First-Principles Theoretical Study On Dry Reforming Of Methane Over Perfect And Boron-Vacancy-Containing H-Bn Sheet-Supported Ni Catalysts

The entire reaction mechanism of the dry reforming of methane (DRM) as well as the competition processes over perfect and boron-vacancy-containing h-BN sheet-supported Ni-catalysts (labeled Ni-2/h-BN and Ni-2/h-BN-B-D) was studied by density functional theory calculations in the present work. Our calculation results show that B-defected h-BN strongly binds to the Ni-2 active sites (i.e., shows a strong metal-support interaction (SMSI) character) due to the better electron transfer between Ni-2 sites and the support. It was found that CH4 is easier to activate than molecular CO2. The activation of CO2 occurs on the surface of Ni-2/h-BN through a direct route, whereas it is prone to follow a hydrogen-assisted path for Ni-2/h-BN-B-D via the COOH* intermediate, and the results show that the oxidant O* is easily formed on the surface of Ni-2/h-BN-B-D. It was also found that O* is the main oxidant agent for CHx* intermediates through the CH3-O oxidation mechanism.

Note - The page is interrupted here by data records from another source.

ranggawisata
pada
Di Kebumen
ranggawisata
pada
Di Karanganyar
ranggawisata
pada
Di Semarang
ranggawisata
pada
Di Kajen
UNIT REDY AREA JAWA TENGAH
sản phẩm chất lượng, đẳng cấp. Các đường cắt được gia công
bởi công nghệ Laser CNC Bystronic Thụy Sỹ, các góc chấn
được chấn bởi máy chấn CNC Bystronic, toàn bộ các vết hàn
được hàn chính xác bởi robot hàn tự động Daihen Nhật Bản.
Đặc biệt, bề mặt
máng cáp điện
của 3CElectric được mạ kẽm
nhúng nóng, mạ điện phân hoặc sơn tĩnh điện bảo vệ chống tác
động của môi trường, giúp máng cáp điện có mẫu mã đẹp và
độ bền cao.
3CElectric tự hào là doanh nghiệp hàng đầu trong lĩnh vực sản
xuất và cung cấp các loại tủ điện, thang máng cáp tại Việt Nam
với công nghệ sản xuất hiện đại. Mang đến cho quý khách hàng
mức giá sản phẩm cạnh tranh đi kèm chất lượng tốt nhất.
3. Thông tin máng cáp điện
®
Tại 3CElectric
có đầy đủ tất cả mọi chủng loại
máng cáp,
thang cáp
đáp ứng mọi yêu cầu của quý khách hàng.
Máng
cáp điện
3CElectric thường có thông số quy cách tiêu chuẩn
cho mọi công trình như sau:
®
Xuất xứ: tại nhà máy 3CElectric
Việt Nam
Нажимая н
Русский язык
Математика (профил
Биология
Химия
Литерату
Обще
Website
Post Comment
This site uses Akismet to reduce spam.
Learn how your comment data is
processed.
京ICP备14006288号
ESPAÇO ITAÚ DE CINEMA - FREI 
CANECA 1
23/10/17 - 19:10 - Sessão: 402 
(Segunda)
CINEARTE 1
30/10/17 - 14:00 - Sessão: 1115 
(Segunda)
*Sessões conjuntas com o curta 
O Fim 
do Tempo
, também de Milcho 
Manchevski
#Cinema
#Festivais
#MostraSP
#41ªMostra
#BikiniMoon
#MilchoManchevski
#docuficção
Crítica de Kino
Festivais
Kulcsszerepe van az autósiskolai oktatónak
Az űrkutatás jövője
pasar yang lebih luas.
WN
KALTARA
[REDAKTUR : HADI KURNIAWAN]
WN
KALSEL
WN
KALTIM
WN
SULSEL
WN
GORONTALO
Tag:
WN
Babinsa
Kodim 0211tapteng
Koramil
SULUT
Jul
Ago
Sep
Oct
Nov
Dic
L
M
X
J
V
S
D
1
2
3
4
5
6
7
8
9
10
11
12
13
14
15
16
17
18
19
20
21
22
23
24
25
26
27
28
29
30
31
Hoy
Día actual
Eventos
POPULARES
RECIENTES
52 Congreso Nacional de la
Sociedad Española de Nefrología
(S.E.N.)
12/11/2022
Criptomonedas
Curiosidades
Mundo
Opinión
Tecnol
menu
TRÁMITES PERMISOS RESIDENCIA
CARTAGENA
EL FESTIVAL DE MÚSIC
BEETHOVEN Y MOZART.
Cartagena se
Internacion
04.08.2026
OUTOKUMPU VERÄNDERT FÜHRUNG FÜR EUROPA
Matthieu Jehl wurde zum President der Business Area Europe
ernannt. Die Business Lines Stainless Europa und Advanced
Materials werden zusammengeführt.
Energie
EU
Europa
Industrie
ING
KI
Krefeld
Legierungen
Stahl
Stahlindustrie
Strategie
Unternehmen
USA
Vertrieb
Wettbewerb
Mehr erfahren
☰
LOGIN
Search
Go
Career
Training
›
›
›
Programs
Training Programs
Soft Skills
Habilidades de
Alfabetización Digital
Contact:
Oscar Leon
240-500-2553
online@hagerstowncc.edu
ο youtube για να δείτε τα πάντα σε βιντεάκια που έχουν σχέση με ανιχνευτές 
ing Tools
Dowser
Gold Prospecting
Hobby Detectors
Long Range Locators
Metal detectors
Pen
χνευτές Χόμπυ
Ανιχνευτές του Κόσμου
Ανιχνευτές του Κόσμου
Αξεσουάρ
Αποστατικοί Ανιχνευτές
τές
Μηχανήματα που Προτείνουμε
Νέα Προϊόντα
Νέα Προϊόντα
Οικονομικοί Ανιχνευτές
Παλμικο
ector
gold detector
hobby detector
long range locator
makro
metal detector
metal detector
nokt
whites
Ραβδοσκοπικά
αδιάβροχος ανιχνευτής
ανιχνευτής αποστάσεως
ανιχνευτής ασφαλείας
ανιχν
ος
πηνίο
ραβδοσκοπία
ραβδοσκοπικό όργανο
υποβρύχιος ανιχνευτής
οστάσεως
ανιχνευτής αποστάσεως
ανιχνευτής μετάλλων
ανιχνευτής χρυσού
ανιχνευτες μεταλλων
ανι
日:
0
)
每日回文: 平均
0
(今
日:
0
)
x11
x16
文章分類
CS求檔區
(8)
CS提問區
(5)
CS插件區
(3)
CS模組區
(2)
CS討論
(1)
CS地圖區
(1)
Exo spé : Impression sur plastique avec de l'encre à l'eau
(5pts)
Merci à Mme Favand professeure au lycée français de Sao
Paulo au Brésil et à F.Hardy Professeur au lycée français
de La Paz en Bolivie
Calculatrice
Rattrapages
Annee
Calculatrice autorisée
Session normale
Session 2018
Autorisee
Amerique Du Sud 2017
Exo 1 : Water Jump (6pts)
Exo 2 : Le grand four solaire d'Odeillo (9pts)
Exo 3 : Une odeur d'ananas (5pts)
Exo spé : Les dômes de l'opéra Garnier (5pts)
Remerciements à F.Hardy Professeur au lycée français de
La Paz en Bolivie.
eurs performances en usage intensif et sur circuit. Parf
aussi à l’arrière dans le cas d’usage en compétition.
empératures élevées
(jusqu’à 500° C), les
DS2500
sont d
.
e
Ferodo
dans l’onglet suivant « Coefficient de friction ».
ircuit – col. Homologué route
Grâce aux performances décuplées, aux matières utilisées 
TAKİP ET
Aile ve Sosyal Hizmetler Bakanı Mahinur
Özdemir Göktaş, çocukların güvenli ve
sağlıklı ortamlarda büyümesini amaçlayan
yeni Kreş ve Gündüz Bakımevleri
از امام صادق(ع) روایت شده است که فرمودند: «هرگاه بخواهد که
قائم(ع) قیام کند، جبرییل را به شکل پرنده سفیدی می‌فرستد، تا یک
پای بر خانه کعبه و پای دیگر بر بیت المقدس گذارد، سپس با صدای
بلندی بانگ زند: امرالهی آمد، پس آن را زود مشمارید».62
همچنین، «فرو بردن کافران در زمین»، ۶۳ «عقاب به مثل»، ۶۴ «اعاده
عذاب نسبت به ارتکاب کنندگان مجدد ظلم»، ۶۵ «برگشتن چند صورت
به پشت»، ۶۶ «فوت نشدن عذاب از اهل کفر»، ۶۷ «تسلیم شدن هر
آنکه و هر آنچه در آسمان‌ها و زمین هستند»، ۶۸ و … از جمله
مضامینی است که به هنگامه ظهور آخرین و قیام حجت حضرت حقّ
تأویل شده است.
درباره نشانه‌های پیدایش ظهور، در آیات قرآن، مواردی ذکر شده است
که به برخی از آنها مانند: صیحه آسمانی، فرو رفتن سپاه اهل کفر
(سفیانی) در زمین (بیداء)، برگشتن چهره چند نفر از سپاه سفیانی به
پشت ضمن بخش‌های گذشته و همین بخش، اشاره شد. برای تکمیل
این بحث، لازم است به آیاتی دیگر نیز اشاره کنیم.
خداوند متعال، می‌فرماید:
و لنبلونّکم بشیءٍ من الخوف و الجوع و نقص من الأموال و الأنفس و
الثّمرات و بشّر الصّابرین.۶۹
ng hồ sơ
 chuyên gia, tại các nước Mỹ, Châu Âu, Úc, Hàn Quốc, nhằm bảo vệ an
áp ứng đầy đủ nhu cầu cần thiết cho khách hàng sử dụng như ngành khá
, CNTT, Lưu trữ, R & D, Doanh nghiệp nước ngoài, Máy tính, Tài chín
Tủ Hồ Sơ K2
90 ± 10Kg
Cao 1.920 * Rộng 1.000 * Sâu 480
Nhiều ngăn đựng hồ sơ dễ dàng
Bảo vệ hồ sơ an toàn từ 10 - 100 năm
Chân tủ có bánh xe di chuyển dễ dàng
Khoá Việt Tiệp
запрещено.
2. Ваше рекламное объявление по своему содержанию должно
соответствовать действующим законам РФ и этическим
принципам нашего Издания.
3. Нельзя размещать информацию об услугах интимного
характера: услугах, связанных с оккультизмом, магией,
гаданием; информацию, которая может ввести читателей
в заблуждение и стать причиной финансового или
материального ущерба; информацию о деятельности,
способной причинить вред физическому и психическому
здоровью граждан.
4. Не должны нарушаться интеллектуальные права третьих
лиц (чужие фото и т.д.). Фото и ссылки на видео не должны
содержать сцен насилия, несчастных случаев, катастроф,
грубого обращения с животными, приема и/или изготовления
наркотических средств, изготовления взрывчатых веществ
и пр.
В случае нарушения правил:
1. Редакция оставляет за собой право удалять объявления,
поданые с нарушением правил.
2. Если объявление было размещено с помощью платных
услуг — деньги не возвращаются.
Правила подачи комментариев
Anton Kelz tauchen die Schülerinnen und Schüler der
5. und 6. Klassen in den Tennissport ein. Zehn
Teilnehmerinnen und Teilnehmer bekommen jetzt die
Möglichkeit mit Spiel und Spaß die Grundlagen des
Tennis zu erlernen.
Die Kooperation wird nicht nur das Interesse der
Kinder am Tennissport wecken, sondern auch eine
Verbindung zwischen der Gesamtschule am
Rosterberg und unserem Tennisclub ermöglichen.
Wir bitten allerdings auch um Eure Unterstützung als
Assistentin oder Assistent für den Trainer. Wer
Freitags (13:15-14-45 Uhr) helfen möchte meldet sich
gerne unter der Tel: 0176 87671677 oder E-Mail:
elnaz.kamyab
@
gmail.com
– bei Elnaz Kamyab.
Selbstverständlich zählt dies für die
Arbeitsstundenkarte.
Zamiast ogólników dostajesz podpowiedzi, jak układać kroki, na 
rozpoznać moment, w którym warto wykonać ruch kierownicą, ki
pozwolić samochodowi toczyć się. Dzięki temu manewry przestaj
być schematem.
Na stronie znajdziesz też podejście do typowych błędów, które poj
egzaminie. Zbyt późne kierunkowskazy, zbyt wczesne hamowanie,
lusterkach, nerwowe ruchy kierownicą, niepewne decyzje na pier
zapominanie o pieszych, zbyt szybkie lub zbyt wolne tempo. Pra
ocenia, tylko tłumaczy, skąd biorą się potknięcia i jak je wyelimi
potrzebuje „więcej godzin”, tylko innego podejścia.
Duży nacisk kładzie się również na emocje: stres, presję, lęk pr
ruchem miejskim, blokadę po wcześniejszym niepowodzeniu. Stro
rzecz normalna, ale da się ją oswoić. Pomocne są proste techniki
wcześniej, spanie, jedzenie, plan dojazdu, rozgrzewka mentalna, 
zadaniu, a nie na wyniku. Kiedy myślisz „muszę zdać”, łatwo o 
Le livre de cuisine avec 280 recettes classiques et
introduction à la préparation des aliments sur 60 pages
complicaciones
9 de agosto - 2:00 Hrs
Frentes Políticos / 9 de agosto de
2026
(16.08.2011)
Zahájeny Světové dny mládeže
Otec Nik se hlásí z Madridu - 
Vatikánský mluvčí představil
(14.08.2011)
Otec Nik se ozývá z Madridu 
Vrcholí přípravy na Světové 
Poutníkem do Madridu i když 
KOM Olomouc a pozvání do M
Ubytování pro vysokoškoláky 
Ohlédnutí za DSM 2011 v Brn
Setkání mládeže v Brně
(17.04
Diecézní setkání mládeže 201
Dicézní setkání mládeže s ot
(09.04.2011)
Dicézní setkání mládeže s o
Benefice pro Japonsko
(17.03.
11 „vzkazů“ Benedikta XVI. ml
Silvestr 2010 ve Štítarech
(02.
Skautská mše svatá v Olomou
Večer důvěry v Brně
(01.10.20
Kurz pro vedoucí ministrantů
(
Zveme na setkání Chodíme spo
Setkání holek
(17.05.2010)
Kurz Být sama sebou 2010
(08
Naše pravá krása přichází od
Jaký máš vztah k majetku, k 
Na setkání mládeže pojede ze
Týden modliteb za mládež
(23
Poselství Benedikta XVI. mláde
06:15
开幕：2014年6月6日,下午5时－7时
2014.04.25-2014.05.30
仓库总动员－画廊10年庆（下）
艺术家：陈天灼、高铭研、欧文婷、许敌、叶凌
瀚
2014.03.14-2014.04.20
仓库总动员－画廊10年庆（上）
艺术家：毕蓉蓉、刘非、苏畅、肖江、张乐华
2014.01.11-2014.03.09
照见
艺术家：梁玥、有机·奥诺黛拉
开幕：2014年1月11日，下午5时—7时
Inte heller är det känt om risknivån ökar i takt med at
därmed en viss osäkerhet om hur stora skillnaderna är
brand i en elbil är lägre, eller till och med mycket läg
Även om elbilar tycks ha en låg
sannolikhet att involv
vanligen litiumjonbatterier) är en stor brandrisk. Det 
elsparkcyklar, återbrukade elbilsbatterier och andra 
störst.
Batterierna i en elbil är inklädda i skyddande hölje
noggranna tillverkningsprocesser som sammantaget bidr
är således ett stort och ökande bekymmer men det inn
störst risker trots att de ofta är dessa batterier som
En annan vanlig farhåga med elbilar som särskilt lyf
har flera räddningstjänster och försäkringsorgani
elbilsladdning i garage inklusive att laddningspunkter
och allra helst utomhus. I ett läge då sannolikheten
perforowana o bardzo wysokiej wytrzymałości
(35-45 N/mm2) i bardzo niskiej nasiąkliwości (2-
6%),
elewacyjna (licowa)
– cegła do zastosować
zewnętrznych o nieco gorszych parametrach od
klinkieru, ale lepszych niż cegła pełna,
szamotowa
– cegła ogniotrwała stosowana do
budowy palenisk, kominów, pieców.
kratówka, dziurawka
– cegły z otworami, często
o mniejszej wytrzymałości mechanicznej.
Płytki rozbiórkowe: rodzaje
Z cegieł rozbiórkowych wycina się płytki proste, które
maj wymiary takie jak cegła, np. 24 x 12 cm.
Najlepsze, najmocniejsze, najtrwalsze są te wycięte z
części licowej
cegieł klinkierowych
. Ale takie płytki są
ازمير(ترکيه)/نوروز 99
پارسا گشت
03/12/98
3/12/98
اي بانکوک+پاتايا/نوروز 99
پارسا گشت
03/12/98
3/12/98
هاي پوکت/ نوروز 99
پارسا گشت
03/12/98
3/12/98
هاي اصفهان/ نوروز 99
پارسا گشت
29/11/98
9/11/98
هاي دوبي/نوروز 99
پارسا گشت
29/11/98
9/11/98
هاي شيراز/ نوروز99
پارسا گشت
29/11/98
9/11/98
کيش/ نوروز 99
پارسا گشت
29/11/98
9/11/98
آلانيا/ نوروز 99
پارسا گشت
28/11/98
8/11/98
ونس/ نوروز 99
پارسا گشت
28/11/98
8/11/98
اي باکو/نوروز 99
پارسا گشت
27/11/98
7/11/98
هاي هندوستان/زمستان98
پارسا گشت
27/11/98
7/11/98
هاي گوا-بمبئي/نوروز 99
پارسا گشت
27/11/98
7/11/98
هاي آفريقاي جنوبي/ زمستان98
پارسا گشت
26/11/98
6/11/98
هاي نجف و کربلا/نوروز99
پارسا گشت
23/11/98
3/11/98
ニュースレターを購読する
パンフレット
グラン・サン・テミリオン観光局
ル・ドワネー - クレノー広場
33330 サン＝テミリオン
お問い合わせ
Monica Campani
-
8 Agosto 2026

The reaction kinetic analysis indicated that the reverse water gas shift reaction (RWGS) is much more favorable than DRM (1.30 vs. 1.72 eV) over the Ni-2/h-BN system, whereas the RWGS and DRM are comparable on Ni-2/h-BN-B-D (1.77 vs. 1.66 eV), suggesting a high DRM activity on Ni-2/h-BN-B-D. Moreover, neither methane cracking nor a Boudouard reaction to form C* species is thermodynamically and kinetically unfavorable over Ni-2/h-BN-B-D; hence, Ni-2/h-BN-B-D has strong resistance to carbon deposition. Compared to Ni(111), both Ni-2/h-BN-B-D and Ni-2/h-BN show strong resistance to carbon deposition. Our results provide a further mechanistic understanding of the DRM over an Ni-based catalyst through the SMSI characteristic and the SMSI favors strong resistance to carbon deposition.